Task description: Below are the records; copy each line in which "site" occurs.

Stored data entries
------------------------------------------------------------------------
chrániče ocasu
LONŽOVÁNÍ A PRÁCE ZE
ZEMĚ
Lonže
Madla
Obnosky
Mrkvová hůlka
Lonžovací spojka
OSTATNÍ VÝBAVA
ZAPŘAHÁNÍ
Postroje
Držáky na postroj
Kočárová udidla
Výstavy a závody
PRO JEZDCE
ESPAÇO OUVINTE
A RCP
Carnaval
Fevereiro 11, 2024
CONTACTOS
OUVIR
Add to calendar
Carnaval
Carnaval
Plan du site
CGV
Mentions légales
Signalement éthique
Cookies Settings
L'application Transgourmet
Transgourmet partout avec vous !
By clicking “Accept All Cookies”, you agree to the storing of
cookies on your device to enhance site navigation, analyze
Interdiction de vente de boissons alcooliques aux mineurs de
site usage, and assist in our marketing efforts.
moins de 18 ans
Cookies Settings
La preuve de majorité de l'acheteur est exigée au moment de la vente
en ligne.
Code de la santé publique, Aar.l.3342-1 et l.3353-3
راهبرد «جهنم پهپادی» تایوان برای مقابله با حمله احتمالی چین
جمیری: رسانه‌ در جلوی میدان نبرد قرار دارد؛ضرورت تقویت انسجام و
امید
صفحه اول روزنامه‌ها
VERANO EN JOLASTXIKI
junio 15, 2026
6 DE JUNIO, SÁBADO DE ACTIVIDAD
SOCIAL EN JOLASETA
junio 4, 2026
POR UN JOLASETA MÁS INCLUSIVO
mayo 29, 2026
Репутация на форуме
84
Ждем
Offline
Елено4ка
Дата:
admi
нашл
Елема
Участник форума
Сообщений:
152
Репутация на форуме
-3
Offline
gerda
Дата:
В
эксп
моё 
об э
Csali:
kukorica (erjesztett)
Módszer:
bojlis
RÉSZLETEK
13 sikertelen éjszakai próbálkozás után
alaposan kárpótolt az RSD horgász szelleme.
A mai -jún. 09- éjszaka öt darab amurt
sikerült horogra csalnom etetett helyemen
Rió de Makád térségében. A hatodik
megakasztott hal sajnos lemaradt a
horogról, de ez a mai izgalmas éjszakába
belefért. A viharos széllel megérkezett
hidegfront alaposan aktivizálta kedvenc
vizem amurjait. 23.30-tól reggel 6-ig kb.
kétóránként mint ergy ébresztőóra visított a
------------------------------------------------------------------------
Solution for this problem:
Plan du site
cookies on your device to enhance site navigation, analyze
site usage, and assist in our marketing efforts.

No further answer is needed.